PROVIDED RECORDS:
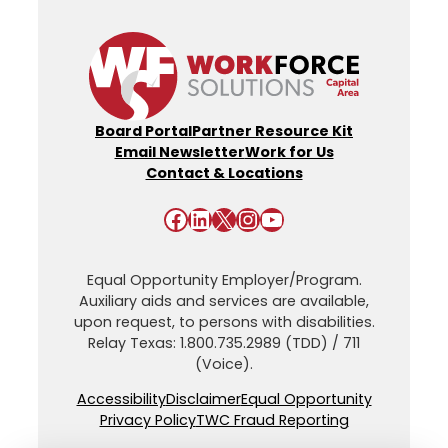
Board Portal
Partner Resource Kit
Email Newsletter
Work for Us
Contact & Locations
Facebook
LinkedIn
X
Instagram
YouTube
Equal Opportunity Employer/Program.
Auxiliary aids and services are available,
upon request, to persons with disabilities.
Relay Texas: 1.800.735.2989 (TDD) / 711
(Voice).
Accessibility
Disclaimer
Equal Opportunity
Privacy Policy
TWC Fraud Reporting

DESCRIPTION OF THE TASK: In the copy, include no pictures; otherwise transcribe the entries exactly.

SOLUTION BELOW:
Board Portal
Partner Resource Kit
Email Newsletter
Work for Us
Contact & Locations
Facebook
LinkedIn
X
Instagram
YouTube
Equal Opportunity Employer/Program.
Auxiliary aids and services are available,
upon request, to persons with disabilities.
Relay Texas: 1.800.735.2989 (TDD) / 711
(Voice).
Accessibility
Disclaimer
Equal Opportunity
Privacy Policy
TWC Fraud Reporting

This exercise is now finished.